Auditing Algorithms: Research Methods for Detecting Discrimination on Internet Platforms
Christian Sandvig, Kevin Hamilton, Karrie Karahalios and Cedric Langbort. “Auditing Algorithms: Research Methods for Detecting Discrimination on Internet Platforms.” In Data and Discrimination: Converting Critical Concerns into Productive: A preconference at the 64th Annual Meeting of the International Communication Association. Seattle, WA, 2014.This paper aims to answer: "How can ... public interest scrutiny of algorithms be achieved?" The authors believe any algorithm deserves scrutiny.

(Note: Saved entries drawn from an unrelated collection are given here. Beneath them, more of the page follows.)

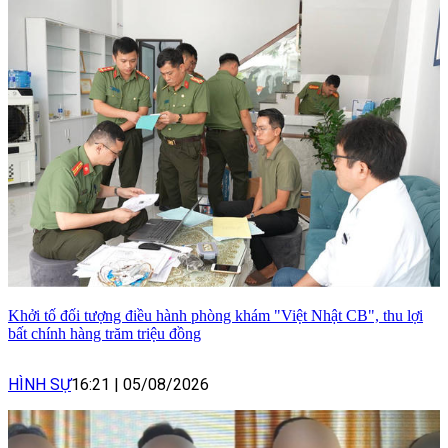
Khởi tố đối tượng điều hành phòng khám "Việt Nhật CB", thu lợi
bất chính hàng trăm triệu đồng
HÌNH SỰ
16:21
|
05/08/2026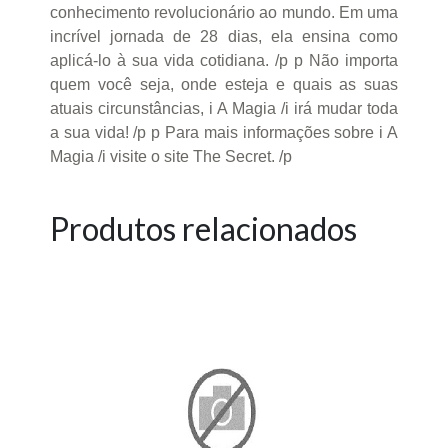
conhecimento revolucionário ao mundo. Em uma
incrível jornada de 28 dias, ela ensina como
aplicá-lo à sua vida cotidiana. /p p Não importa
quem você seja, onde esteja e quais as suas
atuais circunstâncias, i A Magia /i irá mudar toda
a sua vida! /p p Para mais informações sobre i A
Magia /i visite o site The Secret. /p
Produtos relacionados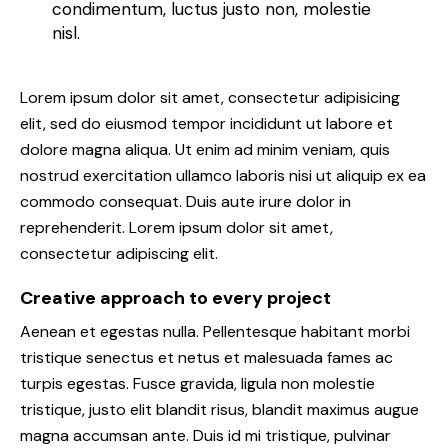
condimentum, luctus justo non, molestie
nisl.
Lorem ipsum dolor sit amet, consectetur adipisicing
elit, sed do eiusmod tempor incididunt ut labore et
dolore magna aliqua. Ut enim ad minim veniam, quis
nostrud exercitation ullamco laboris nisi ut aliquip ex ea
commodo consequat. Duis aute irure dolor in
reprehenderit. Lorem ipsum dolor sit amet,
consectetur adipiscing elit.
Creative approach to every project
Aenean et egestas nulla. Pellentesque habitant morbi
tristique senectus et netus et malesuada fames ac
turpis egestas. Fusce gravida, ligula non molestie
tristique, justo elit blandit risus, blandit maximus augue
magna accumsan ante. Duis id mi tristique, pulvinar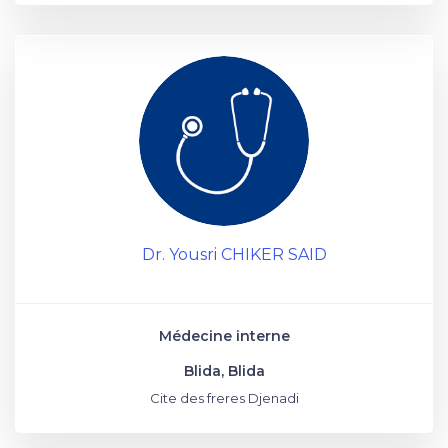
Dr. Yousri CHIKER SAID
Médecine interne
Blida, Blida
Cite des freres Djenadi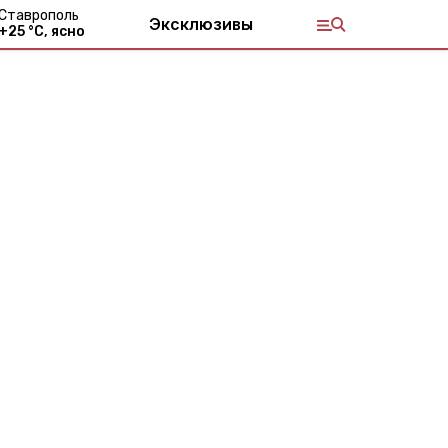
Ставрополь
Эксклюзивы
+
25
°С,
ясно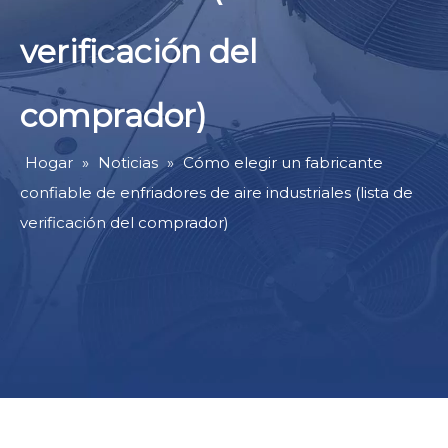
verificación del
comprador)
Hogar
»
Noticias
»
Cómo elegir un fabricante
confiable de enfriadores de aire industriales (lista de
verificación del comprador)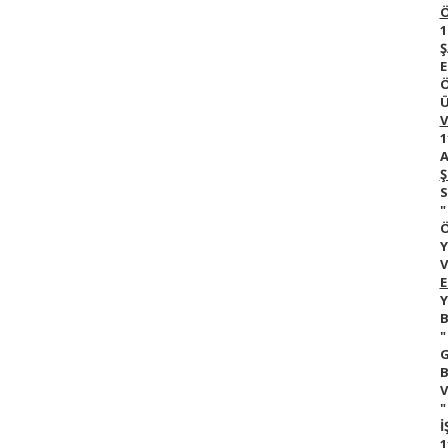
Ö
1
Ş
E
Ö
Ü
V
1
A
Ş
S
"
Ö
Y
V
E
Y
B
"
G
B
V
"
İ
1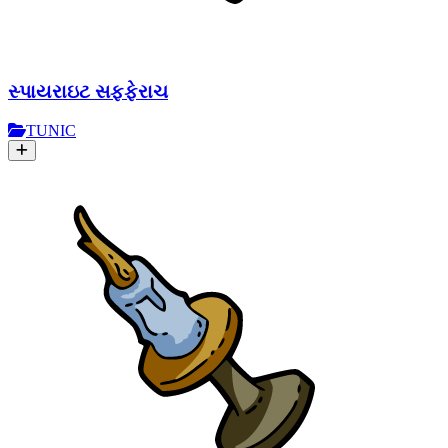
સ્પાયરાઇટ સફ્ફેરાચ
TUNIC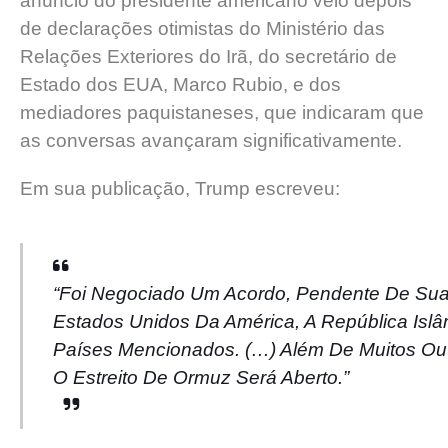
anúncio do presidente americano veio depois
de declarações otimistas do Ministério das
Relações Exteriores do Irã, do secretário de
Estado dos EUA, Marco Rubio, e dos
mediadores paquistaneses, que indicaram que
as conversas avançaram significativamente.
Em sua publicação, Trump escreveu:
“Foi Negociado Um Acordo, Pendente De Sua 
Estados Unidos Da América, A República Isl
Países Mencionados. (…) Além De Muitos Ou
O Estreito De Ormuz Será Aberto.”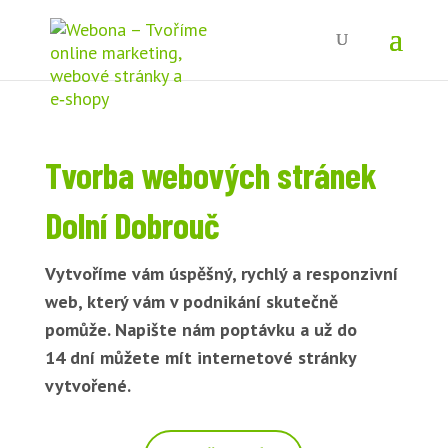
Tvorba webových stránek
Dolní Dobrouč
Vytvoříme vám úspěšný, rychlý a responzivní
web, který vám v podnikání skutečně
pomůže. Napište nám poptávku a už do
14 dní můžete mít internetové stránky
vytvořené.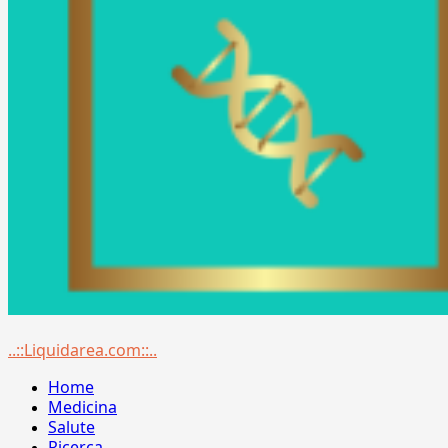
Menu
..::Liquidarea.com::..
principale
Home
Medicina
Salute
Ricerca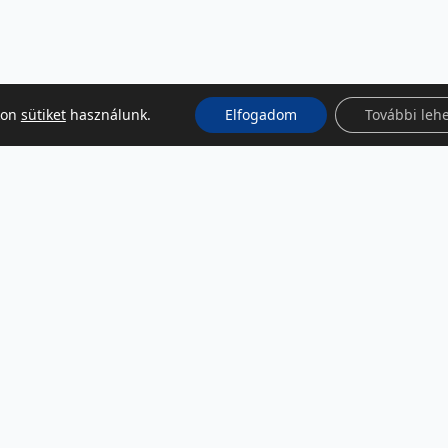
kon
sütiket
használunk.
Elfogadom
További leh
KÖZÖSSÉGI MÉDIA
Facebook
LinkedIn
Instagram
Podcast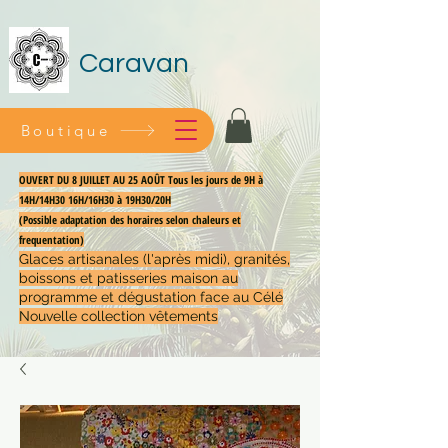
Caravan
Boutique
OUVERT DU 8 JUILLET AU 25 AOÛT Tous les jours de 9H à
14H/14H30 16H/16H30 à 19H30/20H
(Possible adaptation des horaires selon chaleurs et
frequentation)
Glaces artisanales (l'après midi), granités,
boissons et patisseries maison au
programme et dégustation face au Célé
Nouvelle collection vêtements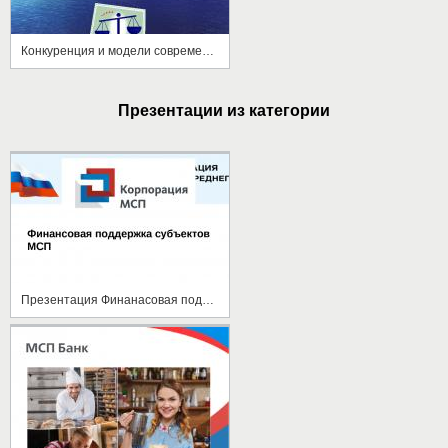
Конкуренция и модели современного рынка
Презентации из категории
Презентация Финанасовая поддержка МСП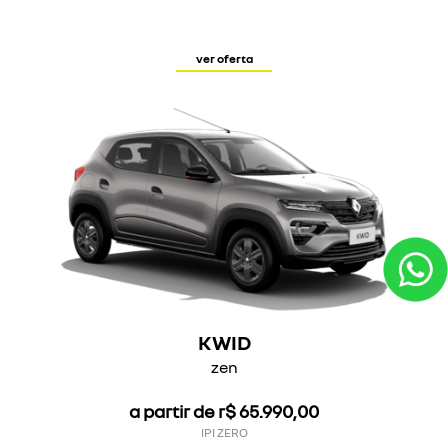
ver oferta
KWID
zen
a partir de r$ 65.990,00
IPI ZERO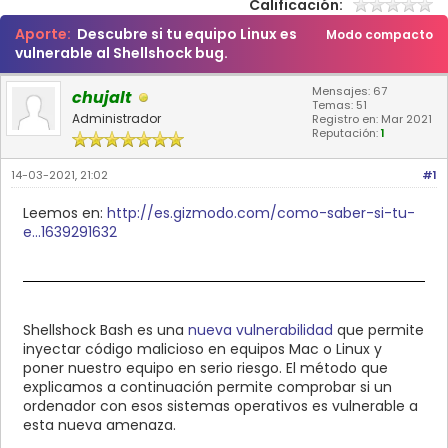
Calificación:
Aporte:
Descubre si tu equipo Linux es
Modo compacto
vulnerable al Shellshock bug.
Mensajes: 67
chujalt
Temas: 51
Administrador
Registro en: Mar 2021
Reputación:
1
14-03-2021, 21:02
#1
Leemos en:
http://es.gizmodo.com/como-saber-si-tu-
e...1639291632
Shellshock Bash es una
nueva vulnerabilidad
que permite
inyectar código malicioso en equipos Mac o Linux y
poner nuestro equipo en serio riesgo. El método que
explicamos a continuación permite comprobar si un
ordenador con esos sistemas operativos es vulnerable a
esta nueva amenaza.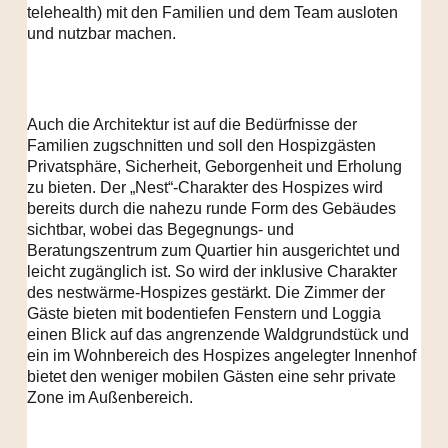
telehealth) mit den Familien und dem Team ausloten
und nutzbar machen.
Auch die Architektur ist auf die Bedürfnisse der
Familien zugschnitten und soll den Hospizgästen
Privatsphäre, Sicherheit, Geborgenheit und Erholung
zu bieten. Der „Nest“-Charakter des Hospizes wird
bereits durch die nahezu runde Form des Gebäudes
sichtbar, wobei das Begegnungs- und
Beratungszentrum zum Quartier hin ausgerichtet und
leicht zugänglich ist. So wird der inklusive Charakter
des nestwärme-Hospizes gestärkt. Die Zimmer der
Gäste bieten mit bodentiefen Fenstern und Loggia
einen Blick auf das angrenzende Waldgrundstück und
ein im Wohnbereich des Hospizes angelegter Innenhof
bietet den weniger mobilen Gästen eine sehr private
Zone im Außenbereich.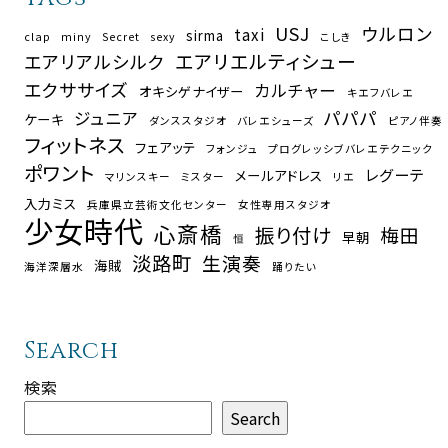
USJ
ウルロン
taxi
sirma
clap
miny
Secret
sexy
こしき
エアリエルティシュー
エアリアルシルク
エクササイズ
カルチャー
オキシゲナイザー
キエフバレエ
パパパ
ジュニア
ケーキ
ダンススタジオ
バレエシューズ
ピアノ伴奏
フィットネス
フェアッテ
フォンジュ
プログレッシブバレエテクニック
ポワント
レグーテ
メールアドレス
マリンスキー
ミスター
リエ
入力ミス
兵庫県立芸術文化センター
女性専用スタジオ
少女時代
心斎橋
振り付け
梅田
早朝
恒
淡路町
生演奏
海賊
海洋深層水
踊りたい
Search
検索
Search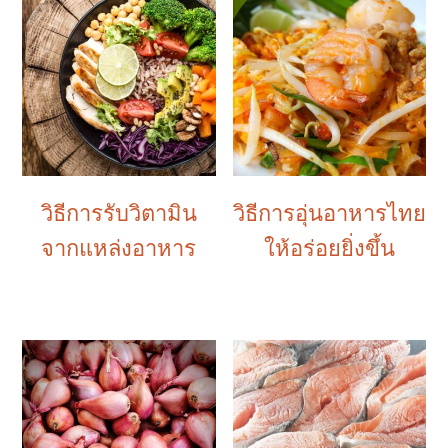
วิธีการรับวิตามิน
วิธีการอุ่นอาหารไทย
จากแหล่งอาหาร
ให้อร่อยยิ่งขึ้น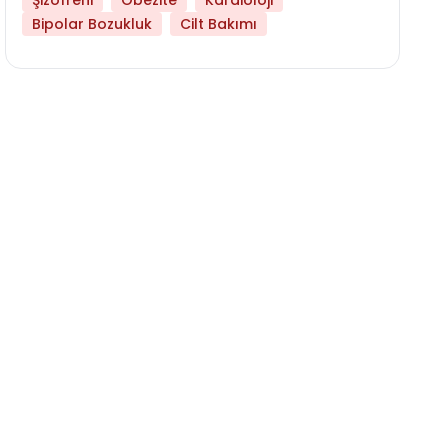
Şizofreni
Obezite
Kardioloji
Bipolar Bozukluk
Cilt Bakımı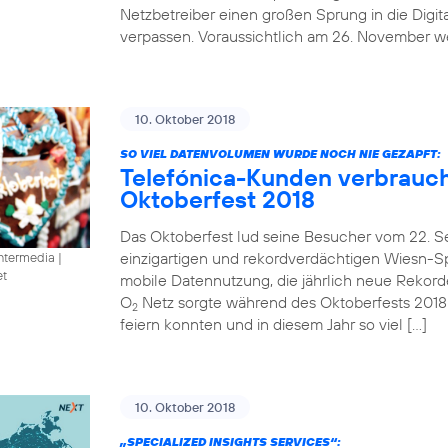
Netzbetreiber einen großen Sprung in die Digit
verpassen. Voraussichtlich am 26. November we
10. Oktober 2018
SO VIEL DATENVOLUMEN WURDE NOCH NIE GEZAPFT:
Telefónica-Kunden verbrauc
Oktoberfest 2018
Das Oktoberfest lud seine Besucher vom 22. S
einzigartigen und rekordverdächtigen Wiesn-Spe
intermedia
|
et
mobile Datennutzung, die jährlich neue Rekorde 
O
Netz sorgte während des Oktoberfests 2018
2
feiern konnten und in diesem Jahr so viel […]
10. Oktober 2018
„SPECIALIZED INSIGHTS SERVICES“: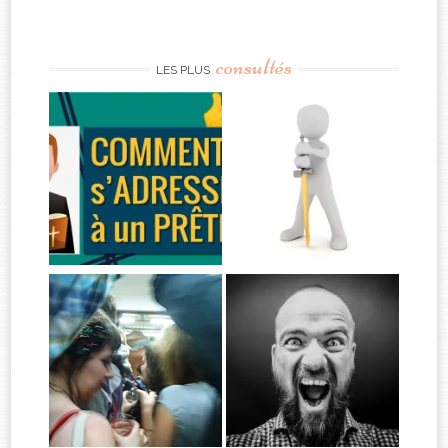
consultés
LES PLUS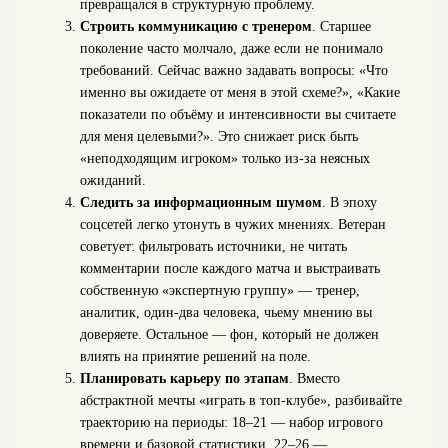
превращался в структурную проблему.
Строить коммуникацию с тренером
. Старшее
поколение часто молчало, даже если не понимало
требований. Сейчас важно задавать вопросы: «Что
именно вы ожидаете от меня в этой схеме?», «Какие
показатели по объёму и интенсивности вы считаете
для меня целевыми?». Это снижает риск быть
«неподходящим игроком» только из-за неясных
ожиданий.
Следить за информационным шумом
. В эпоху
соцсетей легко утонуть в чужих мнениях. Ветеран
советует: фильтровать источники, не читать
комментарии после каждого матча и выстраивать
собственную «экспертную группу» — тренер,
аналитик, один-два человека, чьему мнению вы
доверяете. Остальное — фон, который не должен
влиять на принятие решений на поле.
Планировать карьеру по этапам
. Вместо
абстрактной мечты «играть в топ-клубе», разбивайте
траекторию на периоды: 18–21 — набор игрового
времени и базовой статистики, 22–26 —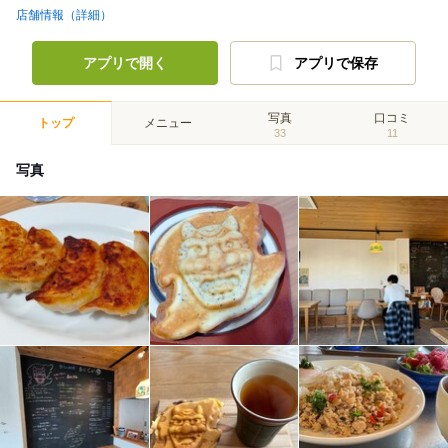
店舗情報（詳細）
アプリで開く
アプリで保存
写真
口コミ
トップ
メニュー
33
11
写真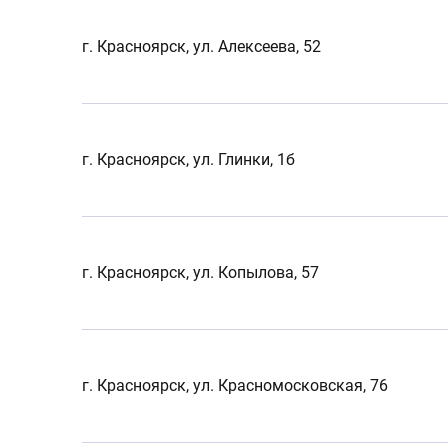
г. Красноярск, ул. Алексеева, 52
г. Красноярск, ул. Глинки, 1б
г. Красноярск, ул. Копылова, 57
г. Красноярск, ул. Красномосковская, 76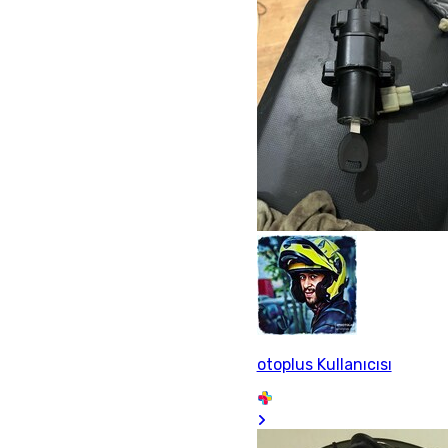
otoplus Kullanıcısı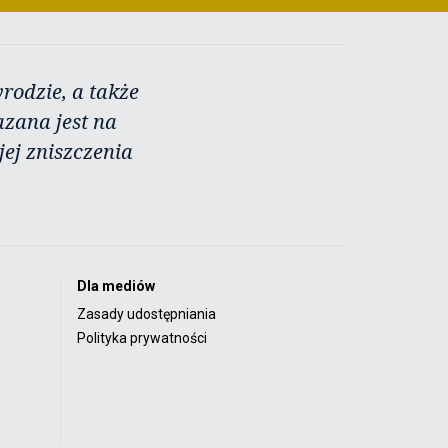
rodzie, a także
azana jest na
ej zniszczenia
Dla mediów
Zasady udostępniania
Polityka prywatności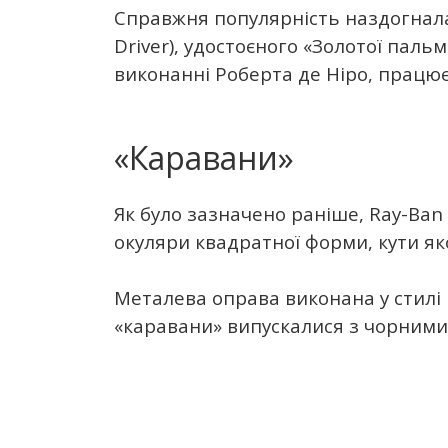
Справжня популярність наздогнала 
Driver), удостоєного «Золотої паль
виконанні Роберта де Ніро, працює
«Каравани»
Як було зазначено раніше, Ray-Ban 
окуляри квадратної форми, кути яко
Металева оправа виконана у стилі 
«каравани» випускалися з чорними 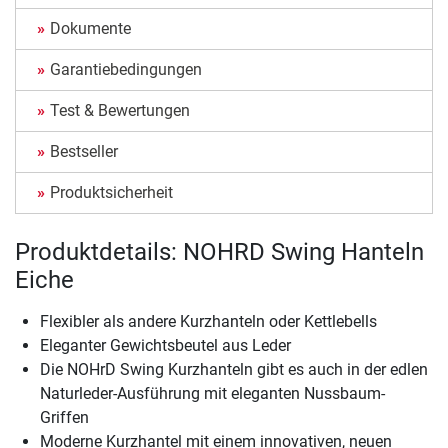
Dokumente
Garantiebedingungen
Test & Bewertungen
Bestseller
Produktsicherheit
Produktdetails: NOHRD Swing Hanteln
Eiche
Flexibler als andere Kurzhanteln oder Kettlebells
Eleganter Gewichtsbeutel aus Leder
Die NOHrD Swing Kurzhanteln gibt es auch in der edlen
Naturleder-Ausführung mit eleganten Nussbaum-
Griffen
Moderne Kurzhantel mit einem innovativen, neuen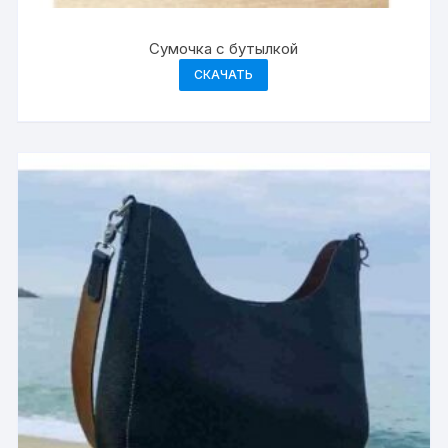
Сумочка с бутылкой
СКАЧАТЬ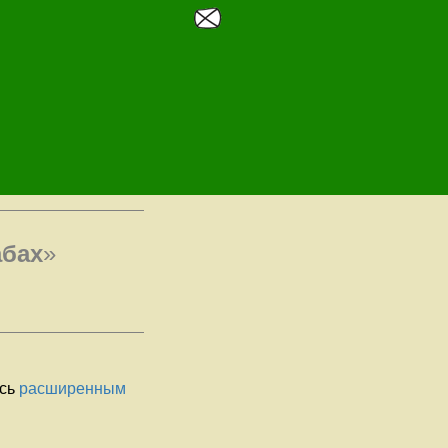
абах
»
есь
расширенным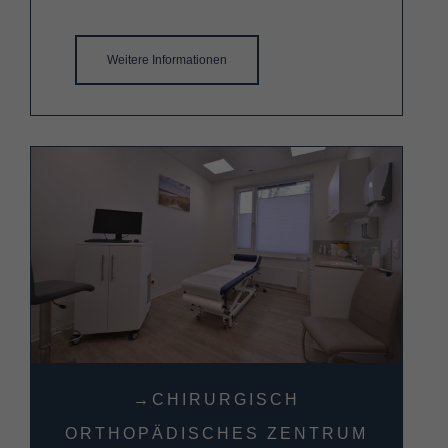
Weitere Informationen
→CHIRURGISCH
ORTHOPÄDISCHES ZENTRUM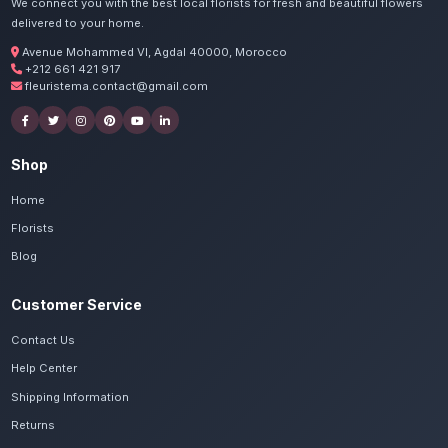
Commandez vos livraison 
rouges à Essaouir
Nos artisans préparent vos roses rouges G
passion. Livraison express dans toute la régi
Safi.
Voir le catalogue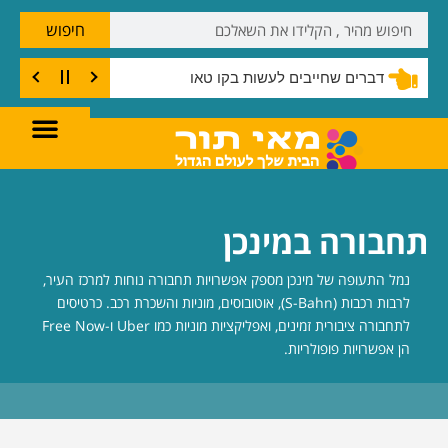
חיפוש
דברים שחייבים לעשות בקו טאו
תחבורה במינכן
נמל התעופה של מינכן מספק אפשרויות תחבורה נוחות למרכז העיר,
לרבות רכבות (S-Bahn), אוטובוסים, מוניות והשכרת רכב. כרטיסים
לתחבורה ציבורית זמינים, ואפליקציות מוניות כמו Uber ו-Free Now
הן אפשרויות פופולריות.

The authors discuss numerous ways an algorithm may be designed to disadvantage the user and advantage other stakeholders. First, they may disadvantage users in ways that are not obvious or direct. They give the example of Google designing its search algorithm to return Google related services first, which may not be less useful to the user, but may violate anti-trust laws. Second, legal algorithmic manipulation may still be societally problematic. The public scrutiny of algorithms cannot rely on legal tools alone. Also, trial-and-error may unearth some potentially unfair algorithms, but many will only be found through systematic investigation. Many algorithms are personalized, so individual investigations may be unable to uncover the full operation of a system.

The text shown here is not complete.